Turning to PGMs, Savant noted that they are critical to the traditional car industry and hybrid electric vehicles, where platinum and palladium are used in catalytic converters to reduce exhaust emissions.
Although the market share of electric passenger vehicles (EVs) is set to rise over the next decade, increasing from a current level of 3% of global new car sales to 10% by 2025 and rising to 28% by 2030, according to the annual Bloomberg New Energy Finance report published in May, conventional cars will still account for most of the market share over the next couple of decades, driving demand for platinum and palladium.
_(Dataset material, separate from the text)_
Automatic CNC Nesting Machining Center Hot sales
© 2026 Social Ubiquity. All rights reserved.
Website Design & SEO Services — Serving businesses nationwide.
Demand for PGMs in China will also rise in 2021, as the country seeks to implement its delayed China 6 standards, he said. Based on European regulations, the standards aim to tighten emissions from new passenger cars and light-duty commercial vehicles.
Silver demand is also expected to rise due to China’s increased emphasis on green energy and the improving economic conditions, which, Savant said, should drive up demand from industries that use silver in their fabrication processes.
Increased gold demand is likely to be concentrated around the Chinese Lunar New Year in mid-February next year, he said.
Savant expects prices for the four metals to rise next year on an annual average basis, with the highest gains for gold, silver, and platinum, with palladium experiencing moderate increases.
He forecasts gold to trade at US$1,897 per oz., up 7.3% from an average of US$1,768 per oz. in 2020. Silver will also jump to US$26.50 per oz., an increase of 30.2% from US$20.34 per oz. Likewise, PGMs are on the rise: platinum to US$1,081 per oz., up 22.1% from US$885 per oz., and palladium to US$2,313 per oz., an increase of 6.8% from an average of US$2,166 per ounce.
“A combination of improving economic conditions and a commitment by various major central banks to keep monetary policy ultra-loose is expected to be very beneficial to all commodity prices,” Savant said.